MATERIALS PROVIDED:
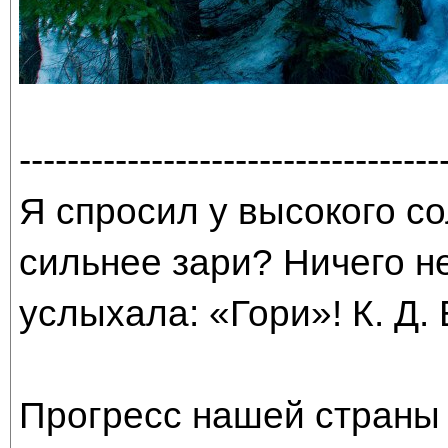
-----------------------------------
Я спросил у высокого со
сильнее зари? Ничего н
услыхала: «Гори»! К. Д.
Прогресс нашей страны 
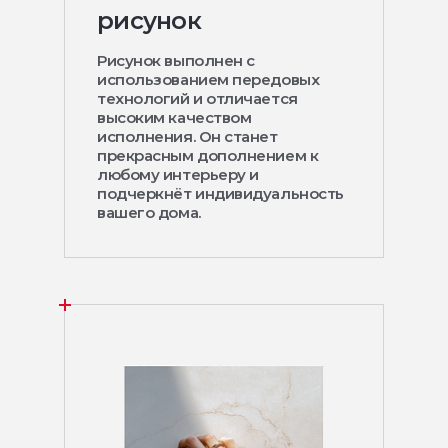
рисунок
Рисунок выполнен с
использованием передовых
технологий и отличается
высоким качеством
исполнения. Он станет
прекрасным дополнением к
любому интерьеру и
подчеркнёт индивидуальность
вашего дома.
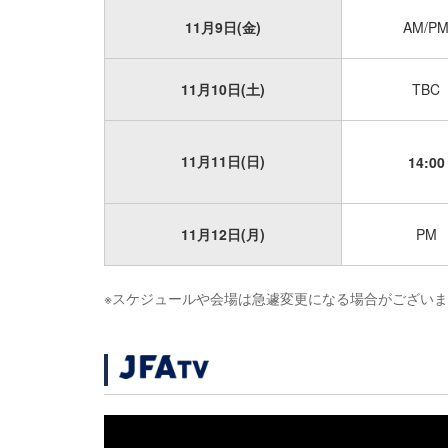
11月9日(金)
AM/P
11月10日(土)
TBC
11月11日(日)
14:00
11月12日(月)
PM
※スケジュールや会場は急遽変更になる場合がござい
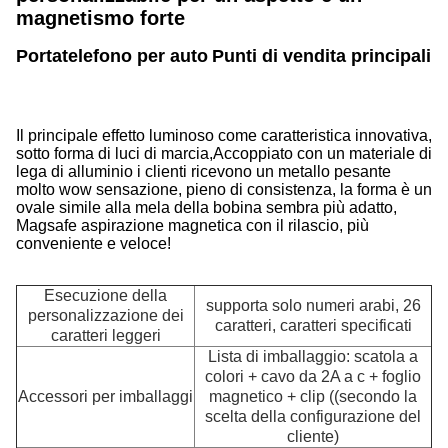
magnetismo forte
Portatelefono per auto
Punti di vendita principali 
Il principale effetto luminoso come caratteristica innovativa,
sotto forma di luci di marcia,Accoppiato con un materiale di
lega di alluminio i clienti ricevono un metallo pesante
molto wow sensazione, pieno di consistenza, la forma è un
ovale simile alla mela della bobina sembra più adatto,
Magsafe aspirazione magnetica con il rilascio, più
conveniente e veloce!
Esecuzione della
supporta solo numeri arabi, 26
personalizzazione dei
caratteri, caratteri specificati
caratteri leggeri
Lista di imballaggio: scatola a
colori + cavo da 2A a c + foglio
Accessori per imballaggi
magnetico + clip ((secondo la
scelta della configurazione del
cliente)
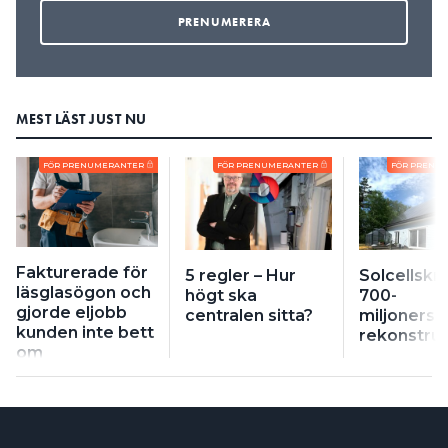
MEST LÄST JUST NU
FÖR PRENUMERANTER
FÖR PRENUMERANTER
FÖR PRENU
Fakturerade för
5 regler – Hur
Solcellskri
läsglasögon och
högt ska
700-
gjorde eljobb
centralen sitta?
miljonersb
kunden inte bett
rekonstruk
om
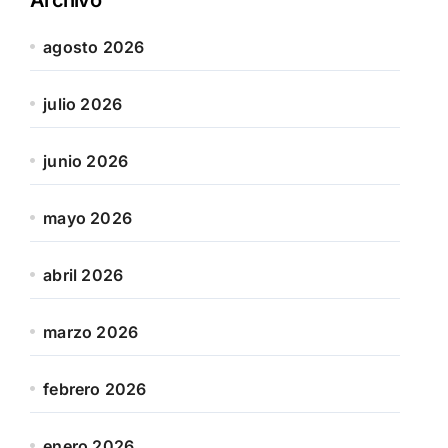
agosto 2026
julio 2026
junio 2026
mayo 2026
abril 2026
marzo 2026
febrero 2026
enero 2026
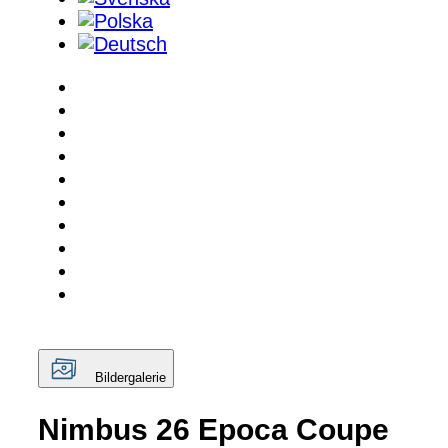
Bildergalerie
Nimbus 26 Epoca Coupe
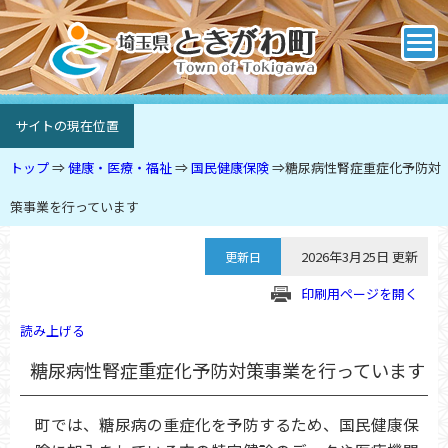
サイトの現在位置
トップ
⇒
健康・医療・福祉
⇒
国民健康保険
⇒
糖尿病性腎症重症化予防対
策事業を行っています
2026年3月25日 更新
更新日
印刷用ページを開く
読み上げる
糖尿病性腎症重症化予防対策事業を行っています
町では、糖尿病の重症化を予防するため、国民健康保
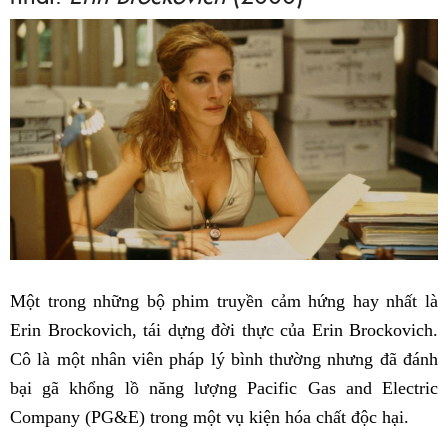
Một trong những bộ phim truyền cảm hứng hay nhất là
Erin Brockovich, tái dựng đời thực của Erin Brockovich.
Cô là một nhân viên pháp lý bình thường nhưng đã đánh
bại gã khổng lồ năng lượng Pacific Gas and Electric
Company (PG&E) trong một vụ kiện hóa chất độc hại.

EXERCISE DESCRIPTION: Transcribe the records above exactly, excluding every picture.

REPLY:
-----------------------------------
Я спросил у высокого со
сильнее зари? Ничего н
услыхала: «Гори»! К. Д.
Прогресс нашей страны 
рисунок
Рисунок выполнен с
использованием передовых
технологий и отличается
высоким качеством
исполнения. Он станет
прекрасным дополнением к
любому интерьеру и
подчеркнёт индивидуальность
вашего дома.
11月9日(金)
AM/P
11月10日(土)
TBC
11月11日(日)
14:00
11月12日(月)
PM
※スケジュールや会場は急遽変更になる場合がござい
magnetismo forte
Portatelefono per auto
Punti di vendita principali 
Il principale effetto luminoso come caratteristica innovativa,
sotto forma di luci di marcia,Accoppiato con un materiale di
lega di alluminio i clienti ricevono un metallo pesante
molto wow sensazione, pieno di consistenza, la forma è un
ovale simile alla mela della bobina sembra più adatto,
Magsafe aspirazione magnetica con il rilascio, più
conveniente e veloce!
Esecuzione della
supporta solo numeri arabi, 26
personalizzazione dei
caratteri, caratteri specificati
caratteri leggeri
Lista di imballaggio: scatola a
colori + cavo da 2A a c + foglio
Accessori per imballaggi
magnetico + clip ((secondo la
scelta della configurazione del
cliente)
MEST LÄST JUST NU
FÖR PRENUMERANTER
FÖR PRENUMERANTER
FÖR PRENU
Fakturerade för
5 regler – Hur
Solcellskri
läsglasögon och
högt ska
700-
gjorde eljobb
centralen sitta?
miljonersb
kunden inte bett
rekonstruk
om
agosto 2026
julio 2026
junio 2026
mayo 2026
abril 2026
marzo 2026
febrero 2026
enero 2026
Bildergalerie
Nimbus 26 Epoca Coupe
サイトの現在位置
トップ
⇒
健康・医療・福祉
⇒
国民健康保険
⇒
糖尿病性腎症重症化予防対
策事業を行っています
2026年3月25日 更新
更新日
印刷用ページを開く
読み上げる
糖尿病性腎症重症化予防対策事業を行っています
町では、糖尿病の重症化を予防するため、国民健康保
Một trong những bộ phim truyền cảm hứng hay nhất là
Erin Brockovich, tái dựng đời thực của Erin Brockovich.
Cô là một nhân viên pháp lý bình thường nhưng đã đánh
bại gã khổng lồ năng lượng Pacific Gas and Electric
Company (PG&E) trong một vụ kiện hóa chất độc hại.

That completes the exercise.